* **What you should do**:
In your reply, print every line of the listing exactly and omit all images.

[[ Supplied material open ]]

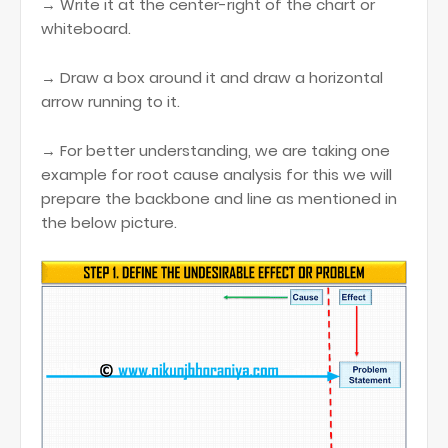
→ Write it at the center-right of the chart or
whiteboard.
→ Draw a box around it and draw a horizontal
arrow running to it.
→ For better understanding, we are taking one
example for root cause analysis for this we will
prepare the backbone and line as mentioned in
the below picture.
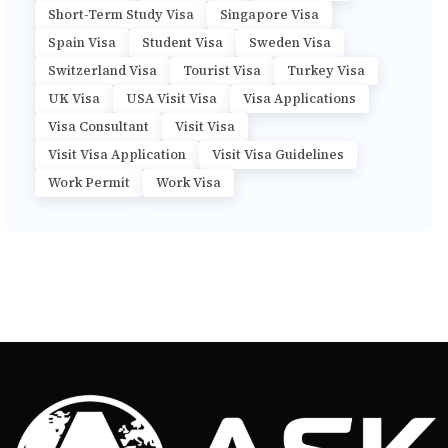
Short-Term Study Visa
Singapore Visa
Spain Visa
Student Visa
Sweden Visa
Switzerland Visa
Tourist Visa
Turkey Visa
UK Visa
USA Visit Visa
Visa Applications
Visa Consultant
Visit Visa
Visit Visa Application
Visit Visa Guidelines
Work Permit
Work Visa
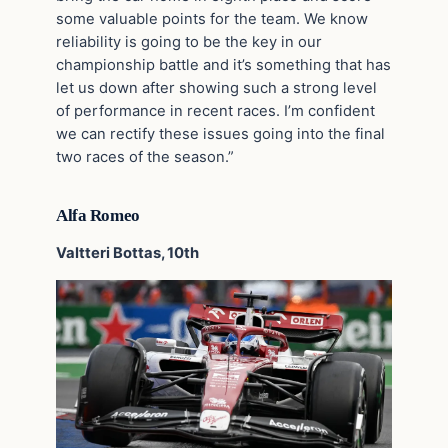
some valuable points for the team. We know
reliability is going to be the key in our
championship battle and it’s something that has
let us down after showing such a strong level
of performance in recent races. I’m confident
we can rectify these issues going into the final
two races of the season.”
Alfa Romeo
Valtteri Bottas, 10th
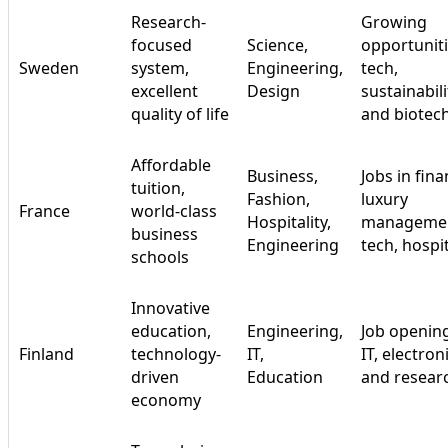
Research-
Growing
focused
Science,
opportuniti
Sweden
system,
Engineering,
tech,
excellent
Design
sustainabili
quality of life
and biotec
Affordable
Business,
Jobs in fina
tuition,
Fashion,
luxury
France
world-class
Hospitality,
managemen
business
Engineering
tech, hospit
schools
Innovative
education,
Engineering,
Job opening
Finland
technology-
IT,
IT, electron
driven
Education
and resear
economy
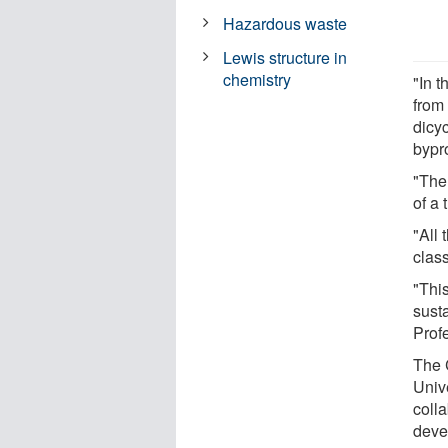
Hazardous waste
Lewis structure in
chemistry
"In 
from
dicy
bypr
"The
of a 
"All 
class
"This
sust
Prof
The 
Univ
coll
deve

[[ Supplied material closed ]]

* **Written solution**:
→ Write it at the center-right of the chart or
whiteboard.
→ Draw a box around it and draw a horizontal
arrow running to it.
→ For better understanding, we are taking one
example for root cause analysis for this we will
prepare the backbone and line as mentioned in
the below picture.
Short-Term Study Visa
Singapore Visa
Spain Visa
Student Visa
Sweden Visa
Switzerland Visa
Tourist Visa
Turkey Visa
UK Visa
USA Visit Visa
Visa Applications
Visa Consultant
Visit Visa
Visit Visa Application
Visit Visa Guidelines
Work Permit
Work Visa
some valuable points for the team. We know
reliability is going to be the key in our
championship battle and it’s something that has
let us down after showing such a strong level
of performance in recent races. I’m confident
we can rectify these issues going into the final
two races of the season.”
Alfa Romeo
Valtteri Bottas, 10th
Research-
Growing
focused
Science,
opportuniti
Sweden
system,
Engineering,
tech,
excellent
Design
sustainabili
quality of life
and biotec
Affordable
Business,
Jobs in fina
tuition,
Fashion,
luxury
France
world-class
Hospitality,
managemen
business
Engineering
tech, hospit
schools
Innovative
education,
Engineering,
Job opening
Finland
technology-
IT,
IT, electron
driven
Education
and resear
economy
Hazardous waste
Lewis structure in
chemistry
"In 
from
dicy
bypr
"The
of a 
"All 
class
"This
sust
Prof
The 
Univ
coll
deve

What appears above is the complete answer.